(Saved entries)
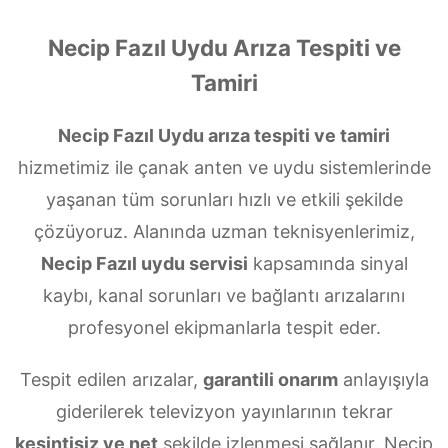
Necip Fazıl Uydu Arıza Tespiti ve
Tamiri
Necip Fazıl Uydu arıza tespiti ve tamiri
hizmetimiz ile çanak anten ve uydu sistemlerinde
yaşanan tüm sorunları hızlı ve etkili şekilde
çözüyoruz. Alanında uzman teknisyenlerimiz,
Necip Fazıl uydu servisi
kapsamında sinyal
kaybı, kanal sorunları ve bağlantı arızalarını
profesyonel ekipmanlarla tespit eder.
Tespit edilen arızalar,
garantili onarım
anlayışıyla
giderilerek televizyon yayınlarının tekrar
kesintisiz ve net
şekilde izlenmesi sağlanır. Necip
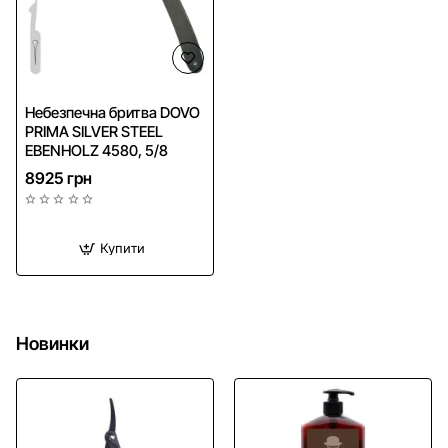
Безкоштовна доставка
Небезпечна бритва DOVO
PRIMA SILVER STEEL
EBENHOLZ 4580, 5/8
8925 грн
Купити
Новинки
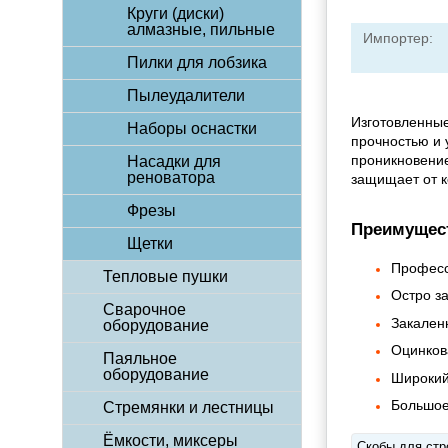
Круги (диски)
алмазные, пильные
Импортер:
Пилки для лобзика
Пылеудалители
Изготовленные
Наборы оснастки
прочностью и 
проникновение
Насадки для
реноватора
защищает от к
Фрезы
Преимущес
Щетки
Професс
Тепловые пушки
Остро з
Сварочное
Закален
оборудование
Оцинков
Паяльное
оборудование
Широкий
Большое
Стремянки и лестницы
Ёмкости, миксеры
Скобы для стр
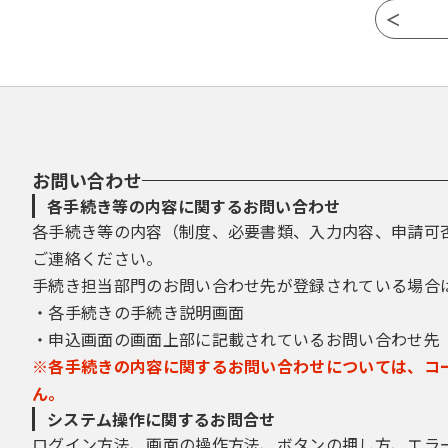
お問い合わせ
各手続き等の内容に関するお問い合わせ
各手続き等の内容（制度、必要書類、入力内容、申請可
ご連絡ください。
手続き担当部門のお問い合わせ先が登録されている場合
・各手続きの手続き説明画面
・申込画面の画面上部に記載されているお問い合わせ先
※各手続きの内容に関するお問い合わせについては、コ
ん。
システム操作に関するお問合せ
ログイン方法、画面の操作方法、ボタンの押し方、エラ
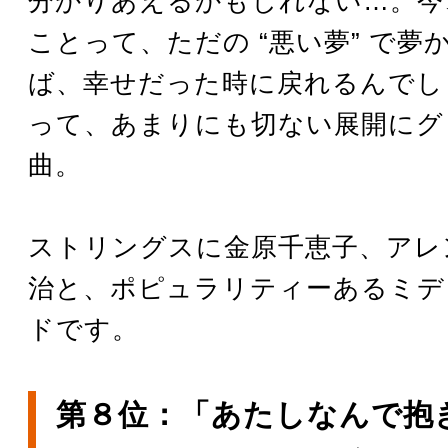
分かりあえるかもしれない…。今
ことって、ただの “悪い夢” で夢
ば、幸せだった時に戻れるんでし
って、あまりにも切ない展開にグ
曲。
ストリングスに金原千恵子、アレ
治と、ポピュラリティーあるミデ
ドです。
第８位：「あたしなんで抱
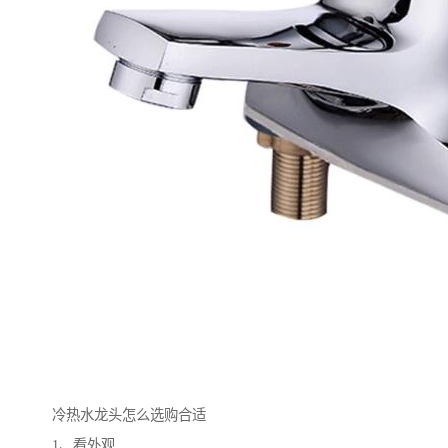
冷热水龙头怎么选购合适
1、看外观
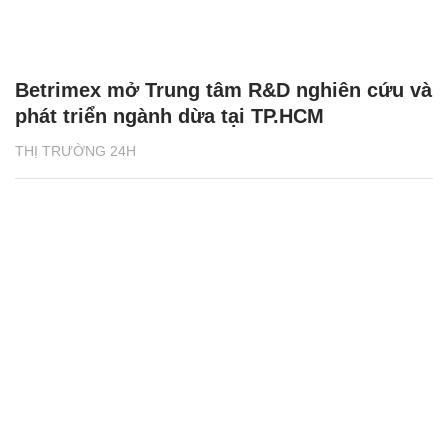
Betrimex mở Trung tâm R&D nghiên cứu và
phát triển ngành dừa tại TP.HCM
THỊ TRƯỜNG 24H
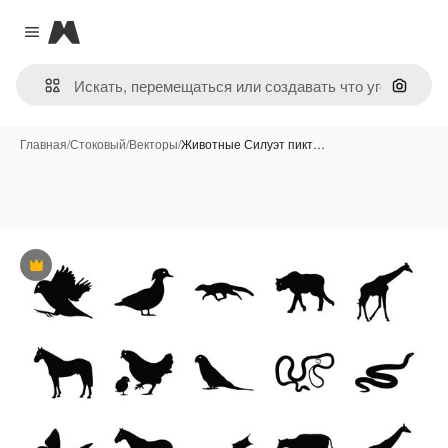
Magnific
Close menu
Поиск 
Главная
/
Стоковый
/
Векторы
/
Животные Силуэт пикт…
Премиум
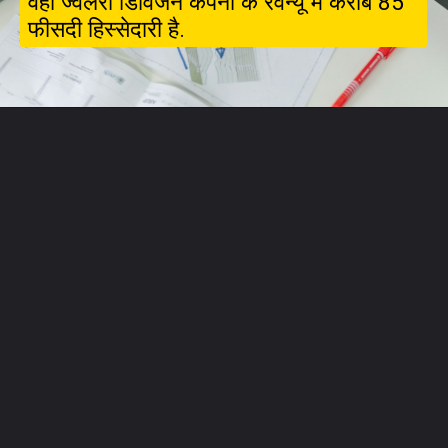
वही ज्‍वैलरी डिविजन कंपनी के रेवेन्‍यू में करीब 85
फीसदी हिस्‍सेदारी है.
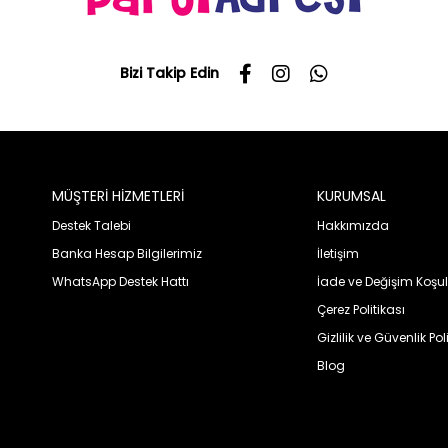
Bizi Takip Edin
MÜŞTERİ HİZMETLERİ
KURUMSAL
Destek Talebi
Hakkımızda
Banka Hesap Bilgilerimiz
İletişim
WhatsApp Destek Hattı
İade ve Değişim Koşul
Çerez Politikası
Gizlilik ve Güvenlik Pol
Blog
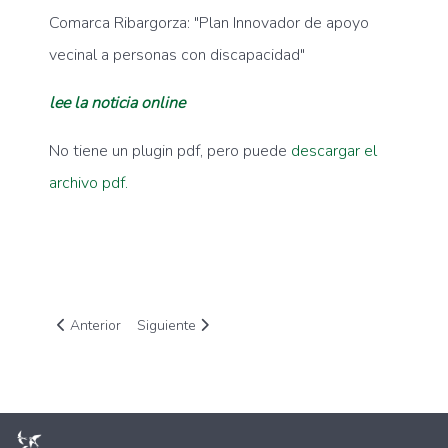
Comarca Ribargorza: "Plan Innovador de apoyo
vecinal a personas con discapacidad"
lee la noticia online
No tiene un plugin pdf, pero puede
descargar el
archivo pdf.
Artículo anterior: Diario de Alto Aragón- Biocuidados
Artículo siguiente: Gente despierta RNE- Juan Ma
Anterior
Siguiente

_WORK REQUIRED_
Scan the records above for the word "Artículo". Show each line in which it appears.

_TASK OUTPUT_
Artículo anterior: Diario de Alto Aragón- Biocuidados
Artículo siguiente: Gente despierta RNE- Juan Ma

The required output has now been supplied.